I decided, late in 2012, that it might be interesting or fun to track what I read in a year. I did this partly because I knew doing it “in public” like this would drive me to read more books — I had, in years past, let my novel consumption falter while I read more from the net and from periodicals or whatever — and partly because I knew I’d find it rewarding and memorable to take the time to write at least a little about each book as I finished it.
The goal I set was 50, and I made it with 53. In books, at least, I am apparently good at budgeting and forecasting.
What I didn’t realize was how often I’d find myself game-ifying the process and sort of “juking the stats” by avoiding bigger books in favor of slimmer works in order to keep my rate up. Partway through the year I added a column to the spreadsheet (because of course there’s a spreadsheet) that tracked whether my read rate was increasing or decreasing; obviously, I wanted that to show a positive rate, not a negative one.
The curve over the year, expressed in “projected books per year at current rate”, looks like this:
Obviously, it starts high and then settles down. The real story is that for all my chatter about juking it up with Reacher books or whatever, the actual rate variance after the first quarter is relatively stable, as you can see.

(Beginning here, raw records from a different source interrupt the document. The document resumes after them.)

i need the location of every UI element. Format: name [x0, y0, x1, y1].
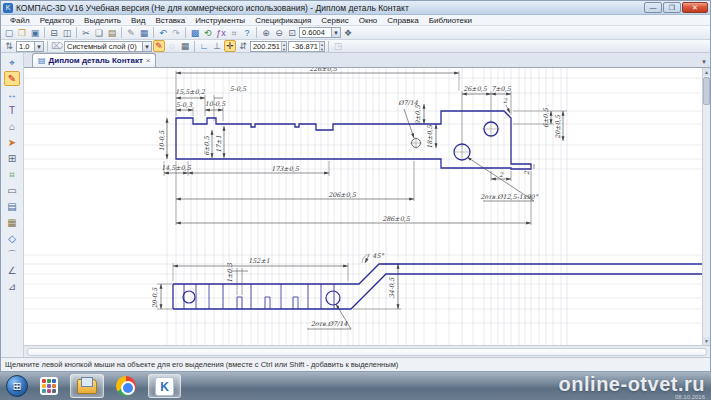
designation-icon[interactable]: ⌂: [4, 119, 20, 134]
table-icon[interactable]: ▦: [138, 27, 150, 39]
zoom-area-icon[interactable]: ⊡: [286, 27, 298, 39]
toolbar-separator: [153, 27, 154, 38]
restore-button[interactable]: ❐: [663, 2, 681, 13]
copy-style-icon[interactable]: ✎: [125, 27, 137, 39]
minimize-button[interactable]: —: [644, 2, 662, 13]
taskbar-kompas-document-button[interactable]: [70, 374, 104, 398]
report-icon[interactable]: ▦: [4, 215, 20, 230]
dimension-label-6: 6±0,5: [203, 135, 211, 156]
menu-item-0[interactable]: Файл: [5, 15, 35, 26]
compass-icon[interactable]: ⌖: [4, 55, 20, 70]
tab-close-icon[interactable]: ×: [146, 56, 151, 65]
menu-item-8[interactable]: Окно: [354, 15, 383, 26]
coordinate-y-field[interactable]: -36.871▲▼: [288, 41, 325, 52]
new-document-icon[interactable]: ▢: [3, 27, 15, 39]
variables-icon[interactable]: ⌗: [228, 27, 240, 39]
taskbar-chrome-button[interactable]: [110, 374, 142, 398]
title-bar: K КОМПАС-3D V16 Учебная версия (Не для к…: [1, 1, 710, 15]
coords-icon[interactable]: ⇵: [237, 40, 249, 52]
eraser-icon[interactable]: ⌦: [51, 40, 63, 52]
cut-icon[interactable]: ✂: [80, 27, 92, 39]
line-weight-combo[interactable]: 1.0 ▼: [16, 41, 44, 52]
dimension-label-0: 226±0,5: [309, 68, 338, 73]
layer-combo[interactable]: Системный слой (0) ▼: [64, 41, 152, 52]
specification-icon[interactable]: ▤: [4, 199, 20, 214]
dimension-labels: 226±0,515,5±0,25-0,55-0,310-0,510-0,56±0…: [151, 68, 562, 328]
scroll-up-icon[interactable]: ▲: [703, 68, 710, 76]
zoom-fit-icon[interactable]: ❖: [342, 27, 354, 39]
taskbar-kompas-app-button[interactable]: K: [148, 374, 181, 398]
menu-item-3[interactable]: Вид: [126, 15, 150, 26]
menu-item-6[interactable]: Спецификация: [250, 15, 316, 26]
dimension-label-1: 15,5±0,2: [175, 88, 206, 96]
rebuild-icon[interactable]: ⟲: [202, 27, 214, 39]
phantom-icon[interactable]: ◌: [166, 40, 178, 52]
dimension-label-3: 5-0,3: [176, 101, 193, 109]
snap-icon[interactable]: ✛: [224, 40, 236, 52]
measure-icon[interactable]: ⌗: [4, 167, 20, 182]
close-button[interactable]: ✕: [682, 2, 708, 13]
zoom-level-value: 0.6004: [302, 28, 325, 37]
redo-icon[interactable]: ↷: [170, 27, 182, 39]
select-icon[interactable]: ▭: [4, 183, 20, 198]
undo-icon[interactable]: ↶: [157, 27, 169, 39]
fx-icon[interactable]: ƒx: [215, 27, 227, 39]
menu-item-9[interactable]: Справка: [382, 15, 423, 26]
pen-icon[interactable]: ✎: [153, 40, 165, 52]
triangle-icon[interactable]: ⊿: [4, 279, 20, 294]
dimension-label-24: 152±1: [248, 257, 270, 265]
menu-item-5[interactable]: Инструменты: [190, 15, 250, 26]
zoom-level-combo[interactable]: 0.6004 ▼: [299, 27, 341, 38]
parametrization-icon[interactable]: ⊞: [4, 151, 20, 166]
print-icon[interactable]: ⊟: [48, 27, 60, 39]
menu-item-1[interactable]: Редактор: [35, 15, 79, 26]
drawing-canvas[interactable]: 226±0,515,5±0,25-0,55-0,310-0,510-0,56±0…: [24, 68, 702, 345]
paste-icon[interactable]: ▤: [106, 27, 118, 39]
app-grid-icon: [40, 377, 58, 395]
save-document-icon[interactable]: ▣: [29, 27, 41, 39]
geometry-icon[interactable]: ✎: [4, 71, 20, 86]
start-button[interactable]: ⊞: [6, 375, 28, 397]
dimension-label-9: 173±0,5: [271, 165, 300, 173]
menu-item-7[interactable]: Сервис: [316, 15, 353, 26]
menu-item-2[interactable]: Выделить: [79, 15, 126, 26]
line-style-icon[interactable]: ⇅: [3, 40, 15, 52]
angle-icon[interactable]: ∠: [4, 263, 20, 278]
taskbar-app-grid-button[interactable]: [34, 374, 64, 398]
dimension-label-22: 2отв.Ø12,5-1х90°: [480, 193, 539, 201]
dimension-label-7: 17±1: [215, 135, 223, 153]
dimension-icon[interactable]: ↔: [4, 87, 20, 102]
edit-icon[interactable]: ➤: [4, 135, 20, 150]
help-icon[interactable]: ?: [241, 27, 253, 39]
chevron-down-icon[interactable]: ▼: [34, 42, 43, 51]
perpendicular-icon[interactable]: ⊥: [211, 40, 223, 52]
dimension-label-19: 20±0,5: [554, 114, 562, 139]
menu-item-4[interactable]: Вставка: [151, 15, 191, 26]
vertical-scrollbar[interactable]: ▲ ▼: [702, 68, 710, 345]
zoom-out-icon[interactable]: ⊖: [273, 27, 285, 39]
insert-icon[interactable]: ◇: [4, 231, 20, 246]
toolbar-separator: [194, 41, 195, 52]
show-document-icon[interactable]: ▩: [189, 27, 201, 39]
coordinate-x-field[interactable]: 200.251▲▼: [250, 41, 287, 52]
scroll-down-icon[interactable]: ▼: [703, 337, 710, 345]
part-details-bottom-view: [183, 284, 340, 309]
dimension-label-26: 34-0,5: [388, 277, 396, 298]
copy-icon[interactable]: ❏: [93, 27, 105, 39]
open-document-icon[interactable]: ❐: [16, 27, 28, 39]
toolbar-separator: [76, 27, 77, 38]
window-title: КОМПАС-3D V16 Учебная версия (Не для ком…: [16, 3, 644, 13]
arc-icon[interactable]: ⌒: [4, 247, 20, 262]
preview-icon[interactable]: ◫: [61, 27, 73, 39]
annotation-icon[interactable]: T: [4, 103, 20, 118]
chevron-down-icon[interactable]: ▼: [142, 42, 151, 51]
scrollbar-thumb[interactable]: [703, 77, 710, 105]
ortho-icon[interactable]: ∟: [198, 40, 210, 52]
dimension-label-23: 1±0,3: [226, 262, 234, 283]
zoom-in-icon[interactable]: ⊕: [260, 27, 272, 39]
chevron-down-icon[interactable]: ▼: [331, 28, 340, 37]
menu-item-10[interactable]: Библиотеки: [424, 15, 477, 26]
grid-icon[interactable]: ▦: [179, 40, 191, 52]
tab-list-dropdown-icon[interactable]: ▼: [701, 59, 707, 65]
tab-document[interactable]: ▤ Диплом деталь Контакт ×: [32, 53, 156, 67]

Part of that is compression based on the graph, but if we skip the books finished in January through March, it looks like this:
Pursuit of the goal had me shove aside some books I really want to read, though, like Eric Schlosser’s Command and Control and the ever-popular House of Leaves, both of which languish on my to-read shelf.
So for 2014, there is no goal. Or, rather, there IS a goal: read the books I want to read, and keep writing about them. Which I think is probably one I can easily meet.